Recupero crediti fallimentari
Tra la fine del Dicembre 2019 e gli inizi di Gennaio 2020 il covid-19 è entrato nella vita quotidiana di ogni uomo. Inizialmente questo virus ha portato ad un’emergenza sanitaria che poi è sfociata immediatamente in una crisi finanziaria di livello mondiale. L’elevato tasso di viralità del coronavirus ha impattato negativamente su ogni attività economica a causa delle policies di prevenzione implementate: quarantena e social distancing. Gli effetti della pandemia sono stati fin da subito devastanti. Nonostante la recente distribuzione di diversi vaccini il coronavirus rimarrà presente per le sue conseguenze anche nei prossimi anni.
Come accennato nessun settore è stato escluso. Tuttavia determinati business capaci di incentivare la diffusione del virus sono rimasti tra i più colpiti. Si pensi agli alberghi, ai ristoranti e alle compagnie aeree etc. Ad esempio come riportato da ItaliaOggi una nota compagnia aerea low cost ha registrato una perdita di circa 306 milioni di euro rispetto a un utile di 88 milioni incassati nello stesso periodo dell’anno precedente. Inoltre la stessa società irlandese nel 2021 potrebbe avere una perdita superiore a 500 milioni di euro. Si tratta di dati molto significativi poiché non si sono mai visti in più di 30 anni di storia.
Nel panorama italiano gli effetti del coronavirus sull’economia potrebbero essere ancor più drammatici. Si consideri qualche parametro. Il tessuto imprenditoriale del Bel Paese è fortemente caratterizzato dalla preminente presenza delle piccole e medie imprese. Recenti dati Istat affermano che il 95% delle aziende italiane hanno meno di 10 addetti, mentre solo lo 0,1% del totale sono grandi aziende e hanno più di 250 dipendenti. In sintesi 4,3 milioni di aziende in Italia sono PMI e solo 4500 sono grandi imprese. Le attività economiche di piccola dimensione attualmente patiscono la globalizzazione che per una serie di motivi avvantaggia quasi sempre le realtà imprenditoriali molto grandi. Per tali motivi il covid potrebbe generare un’ondata di fallimenti in Italia.

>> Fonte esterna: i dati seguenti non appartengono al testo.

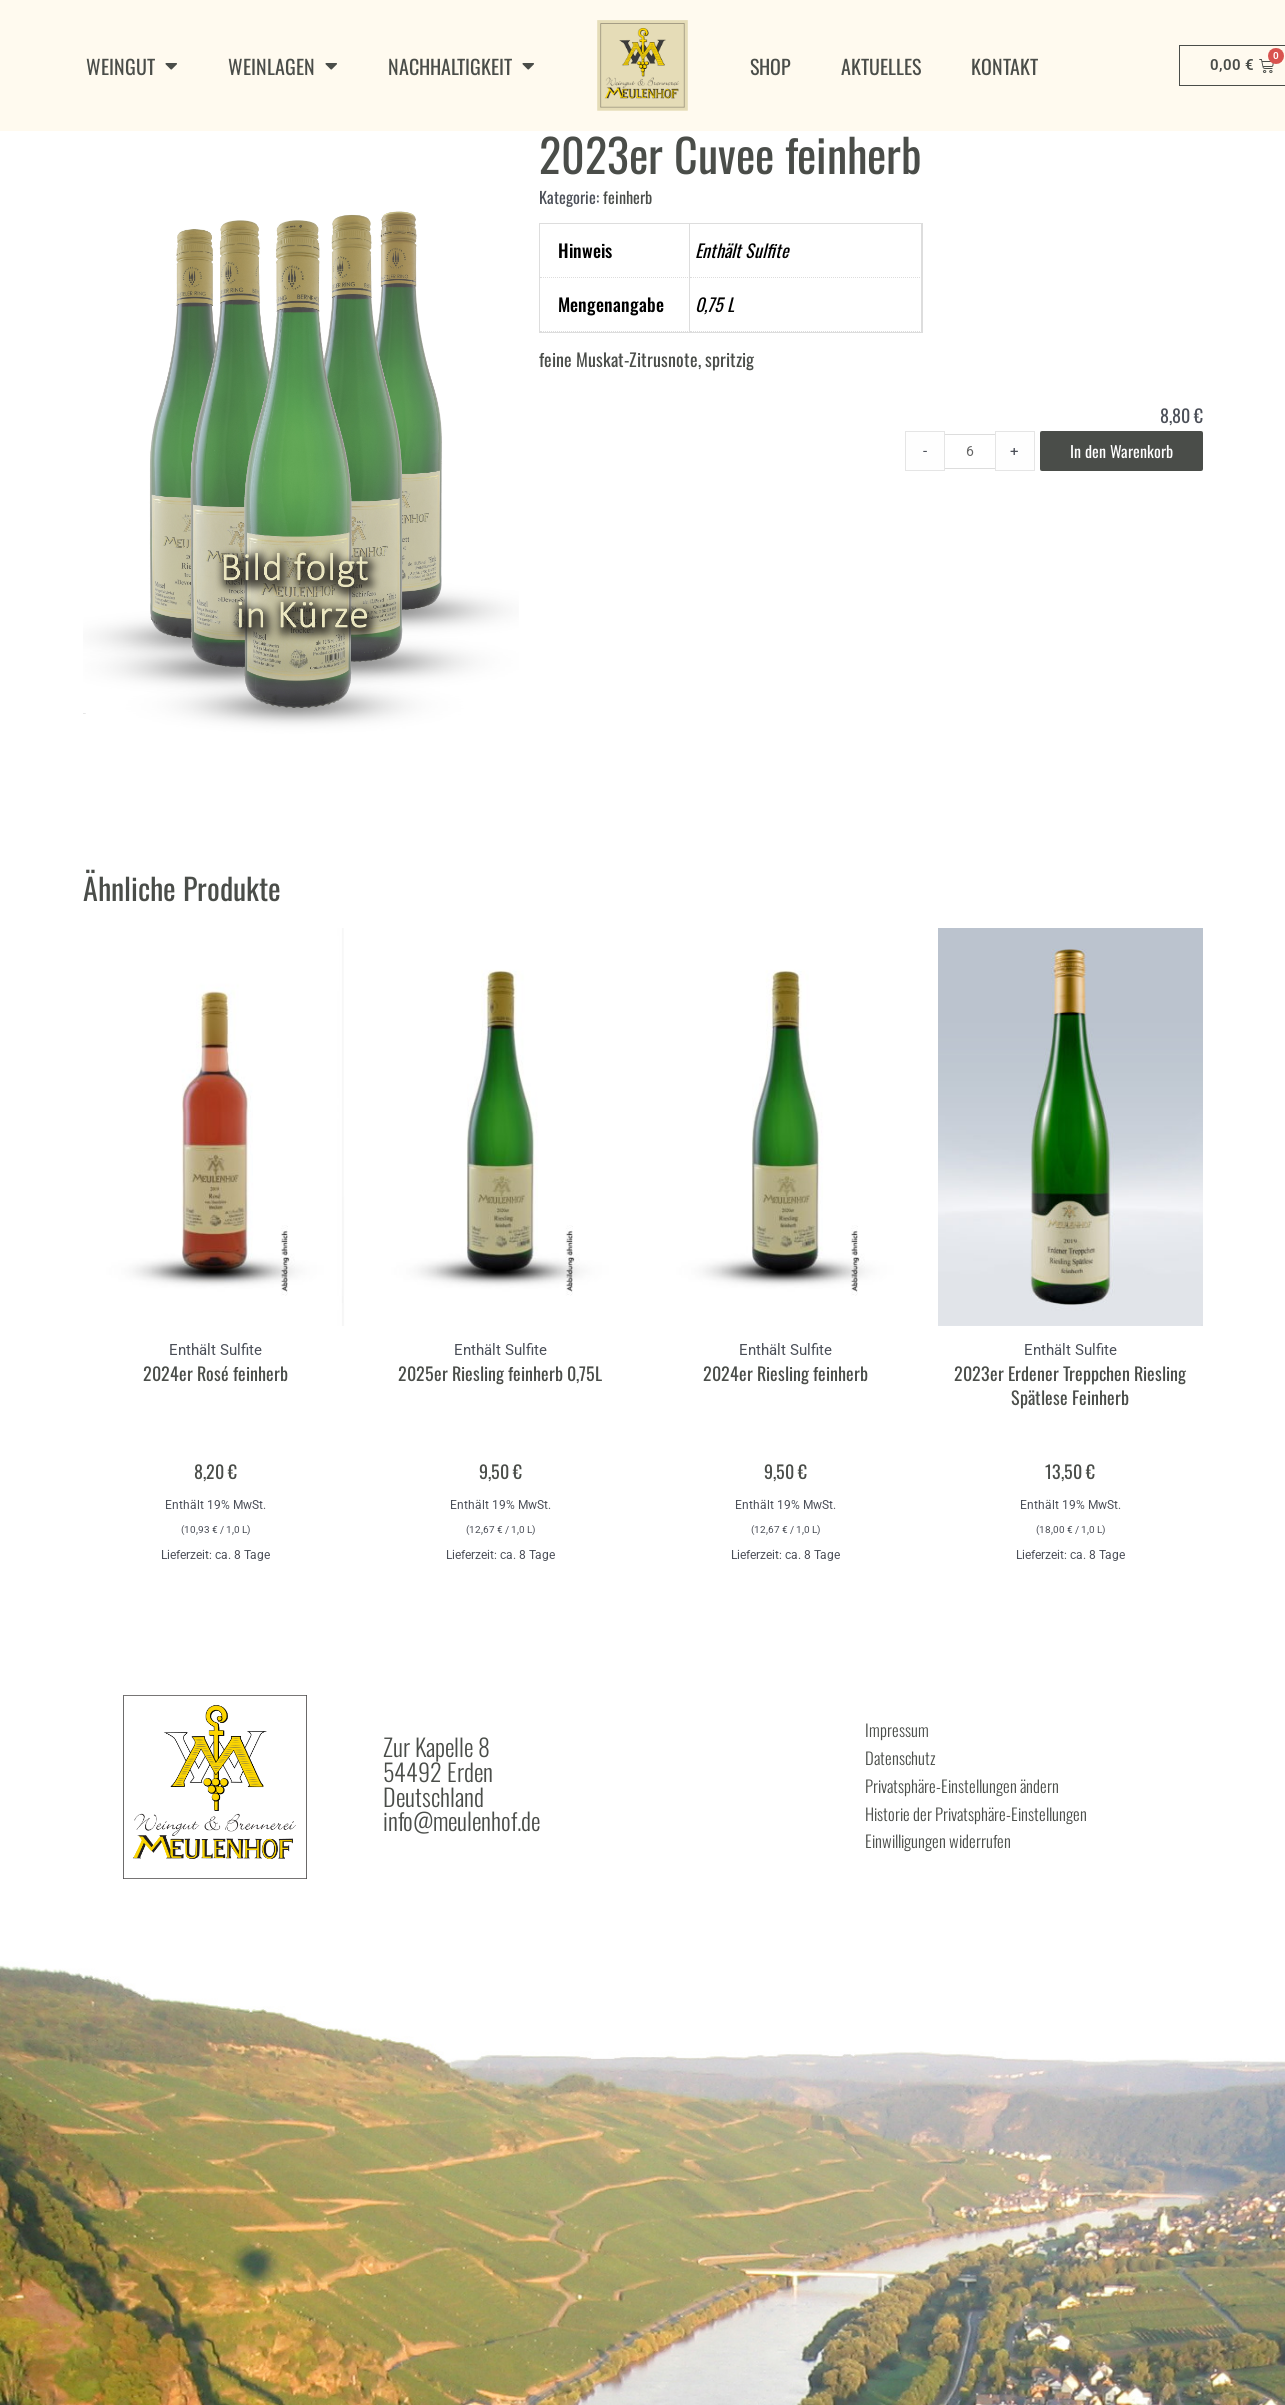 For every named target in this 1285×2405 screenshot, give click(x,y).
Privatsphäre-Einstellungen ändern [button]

Si stima, secondo uno studio condotto dalla Divisione Economia e Diritto di Banca d’Italia dal titolo Fallimenti d’impresa in epoca Covid, che la forte contrazione del PIL dovuta al business delle imprese causerebbe 2800 fallimenti entro il 2022 a cui andrebbero aggiunte 3700 procedure concorsuali mancanti del 2020 per un totale di più di 6500 fallimenti. Naturalmente su tali cifre è opportuno fare delle caute ponderazioni. Infatti da un lato potrebbero essere proiezioni sottostimate se la flessione del PIL portasse ad un aumento maggiore di fallimenti; dall’altro lato potrebbero essere sovrastimate se le policies del governo fossero più efficaci del previsto.
Alla luce di queste cifre va aggiunta la media annua italiana di 11000 fallimenti. I curatori fallimentari potrebbero attrezzarsi preventivamente per la migliore strategia possibile nella gestione dei crediti insoluti. Per questo motivo società specializzate nel recupero crediti e indagini patrimoniali fornirebbero soluzioni ottimali integrate per l’ottimale tutela del credito e dei creditori.